I will be starting a new position at an independent inpatient rehabilitation hospital soon. I currently work at an LTACH/Rehab Hospital. The pace that I am currently used to is very fast. We have anywhere from 4 to 8 patients (10 on a REALLY bad day!) that range anywhere from borderline unstable IMCU patients to straight rehabilitation patients to vent, tube feed, critical drips, PICCs, Hickmans, implanted ports, TBI/ABI, MVA, CVA, DM, anything respiratory, etc. We have lots of foleys, IVs, complex wounds, etc. It is a very fast paced environment.
I have never worked in a facility whose only focus is Rehab. I don't really know much about the pace of the day, or what a typical day may look like. This isn't subacute. Can anyone who currently works in an acute rehab facility give me a general idea of what to expect on a day to day basis? All of the patients must be able to do a minimum of 3 hrs therapy a day and the ratio is typically 4 to 6 from what I have been told.
I'm worried that I'll lose some of my technical skills (IVs, tube feed, wounds, etc.) and honestly, I AM looking for a slower pace than what I am in now but I'm worried that it is going to be a drastic change and that I may get bored. Don't get me wrong. I know that critical thinking is crucial in rehab and I will be providing lots of patient and family education (which I LOVE to do), so I know it isn't like I'm not going to be doing anything, it is just that I think that I'm not going to be using as many technical skills.

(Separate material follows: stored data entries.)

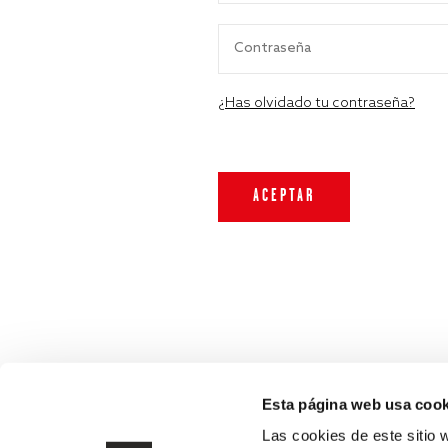
¿Has olvidado tu contraseña?
Esta página web usa cook
Las cookies de este sitio 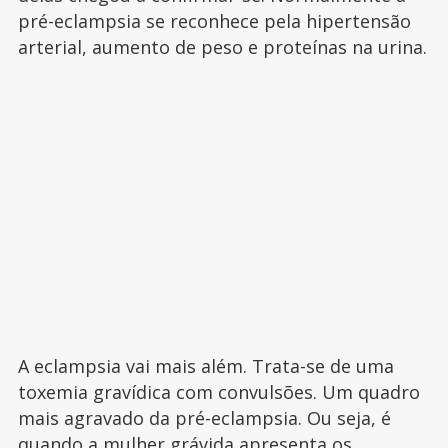
pré-eclampsia se reconhece pela hipertensão
arterial, aumento de peso e proteínas na urina.
A eclampsia vai mais além. Trata-se de uma
toxemia gravídica com convulsões. Um quadro
mais agravado da pré-eclampsia. Ou seja, é
quando a
mulher grávida
apresenta os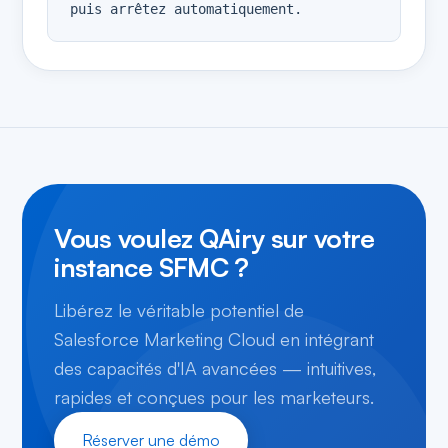
puis arrêtez automatiquement.
Vous voulez QAiry sur votre
instance SFMC ?
Libérez le véritable potentiel de
Salesforce Marketing Cloud en intégrant
des capacités d'IA avancées — intuitives,
rapides et conçues pour les marketeurs.
Réserver une démo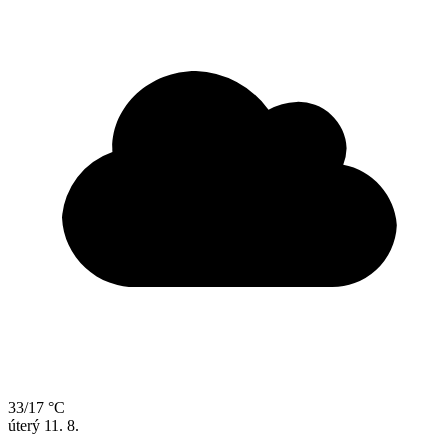
33/17 °C
úterý
11. 8.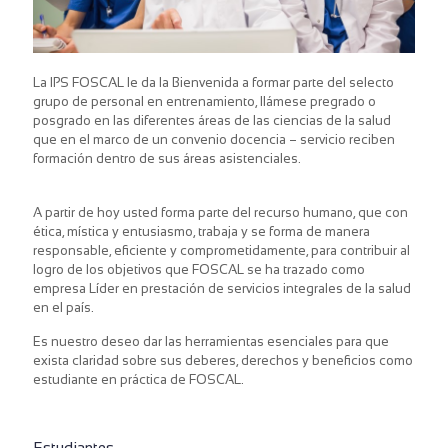
La IPS FOSCAL le da la Bienvenida a formar parte del selecto
grupo de personal en entrenamiento, llámese pregrado o
posgrado en las diferentes áreas de las ciencias de la salud
que en el marco de un convenio docencia – servicio reciben
formación dentro de sus áreas asistenciales.
A partir de hoy usted forma parte del recurso humano, que con
ética, mística y entusiasmo, trabaja y se forma de manera
responsable, eficiente y comprometidamente, para contribuir al
logro de los objetivos que FOSCAL se ha trazado como
empresa Líder en prestación de servicios integrales de la salud
en el país.
Es nuestro deseo dar las herramientas esenciales para que
exista claridad sobre sus deberes, derechos y beneficios como
estudiante en práctica de FOSCAL.
Estudiantes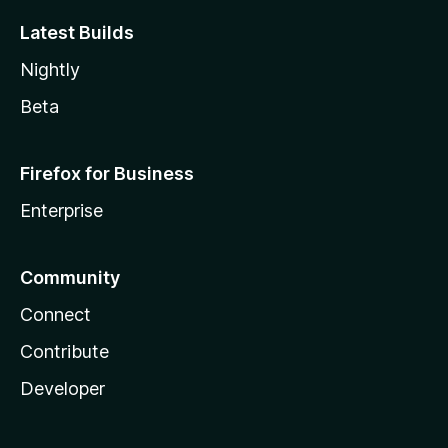
Latest Builds
Nightly
Beta
Firefox for Business
Enterprise
Community
Connect
Contribute
Developer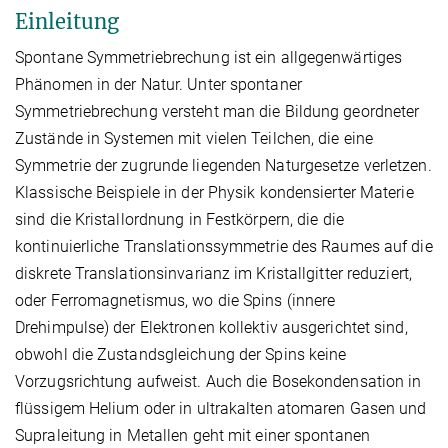
Einleitung
Spontane Symmetriebrechung ist ein allgegenwärtiges
Phänomen in der Natur. Unter spontaner
Symmetriebrechung versteht man die Bildung geordneter
Zustände in Systemen mit vielen Teilchen, die eine
Symmetrie der zugrunde liegenden Naturgesetze verletzen.
Klassische Beispiele in der Physik kondensierter Materie
sind die Kristallordnung in Festkörpern, die die
kontinuierliche Translationssymmetrie des Raumes auf die
diskrete Translationsinvarianz im Kristallgitter reduziert,
oder Ferromagnetismus, wo die Spins (innere
Drehimpulse) der Elektronen kollektiv ausgerichtet sind,
obwohl die Zustandsgleichung der Spins keine
Vorzugsrichtung aufweist. Auch die Bosekondensation in
flüssigem Helium oder in ultrakalten atomaren Gasen und
Supraleitung in Metallen geht mit einer spontanen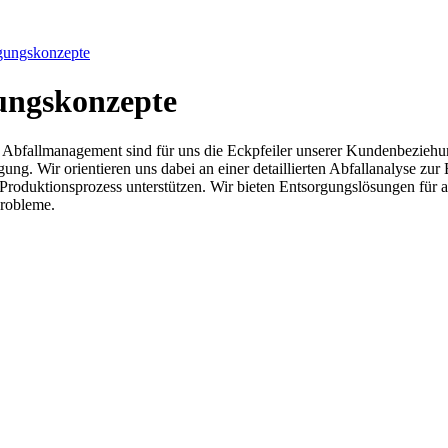
rgungskonzepte
gungskonzepte
 Abfallmanagement sind für uns die Eckpfeiler unserer Kundenbeziehun
rgung. Wir orientieren uns dabei an einer detaillierten Abfallanalyse z
Produktionsprozess unterstützen. Wir bieten Entsorgungslösungen für all
probleme.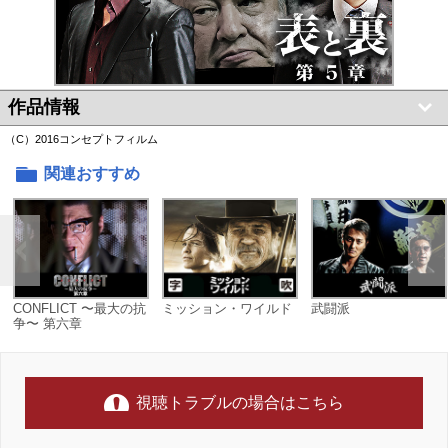
作品情報
（C）2016コンセプトフィルム
関連おすすめ
CONFLICT 〜最大の抗
ミッション・ワイルド
武闘派
争〜 第六章
視聴トラブルの場合はこちら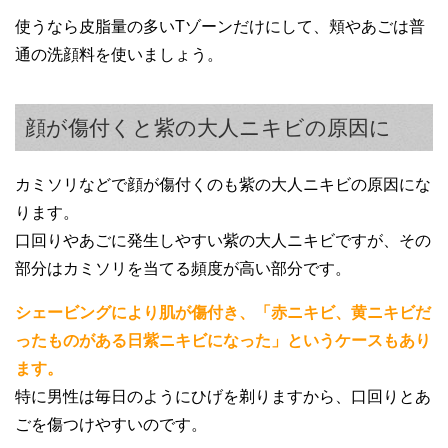
使うなら皮脂量の多いTゾーンだけにして、頬やあごは普
通の洗顔料を使いましょう。
顔が傷付くと紫の大人ニキビの原因に
カミソリなどで顔が傷付くのも紫の大人ニキビの原因にな
ります。
口回りやあごに発生しやすい紫の大人ニキビですが、その
部分はカミソリを当てる頻度が高い部分です。
シェービングにより肌が傷付き、「赤ニキビ、黄ニキビだ
ったものがある日紫ニキビになった」というケースもあり
ます。
特に男性は毎日のようにひげを剃りますから、口回りとあ
ごを傷つけやすいのです。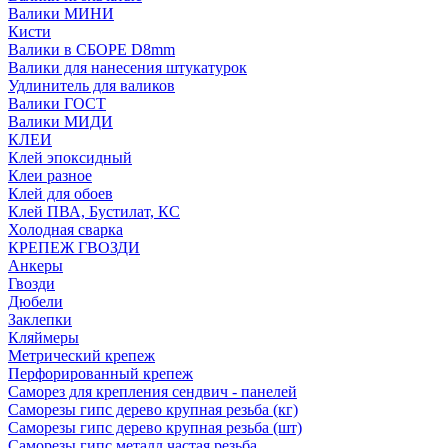
Валики МИНИ
Кисти
Валики в СБОРЕ D8mm
Валики для нанесения штукатурок
Удлинитель для валиков
Валики ГОСТ
Валики МИДИ
КЛЕИ
Клей эпоксидный
Клеи разное
Клей для обоев
Клей ПВА, Бустилат, КС
Холодная сварка
КРЕПЕЖ ГВОЗДИ
Анкеры
Гвозди
Дюбели
Заклепки
Кляймеры
Метрический крепеж
Перфорированный крепеж
Саморез для крепления сендвич - панелей
Саморезы гипс дерево крупная резьба (кг)
Саморезы гипс дерево крупная резьба (шт)
Саморезы гипс металл частая резьба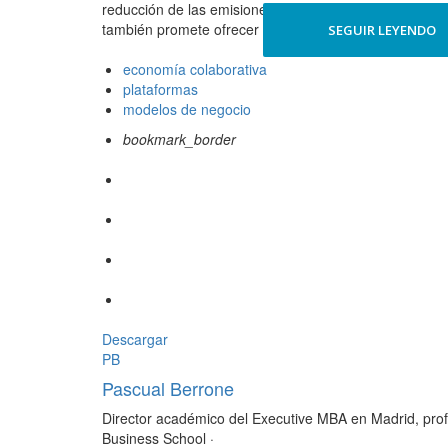
reducción de las emisiones contaminantes emitidas, g
también promete ofrecer
SEGUIR LEYENDO
economía colaborativa
plataformas
modelos de negocio
bookmark_border
Descargar
PB
Pascual Berrone
Director académico del Executive MBA en Madrid, profes
Business School
·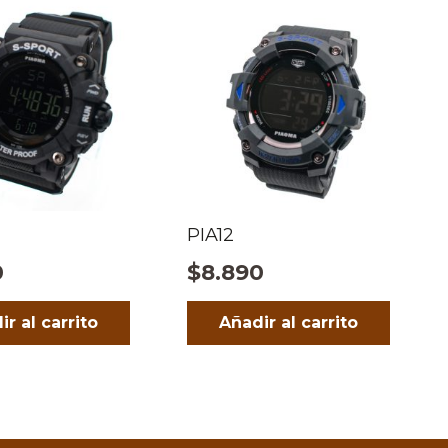
PIA12
0
$
8.890
ir al carrito
Añadir al carrito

In addition, it sounds like there is a much greater focus on FIM assessments than my current facility has. Because we aren't straight rehab, the nurses only do part of the FIM assessment and our therapists do the rest. Do the nurses do the entire FIM assessment at rehab hospitals? Are nurses solely responsible for assisting all of the patients with ADLs? I am currently used to CNAs assisting with the majority of ADLs unless a patient needs to make accommodations, in which case therapy goes to the patient's room every morning to assist them.
If anyone can give me some insight into acute rehab, I would appreciate it! Thanks!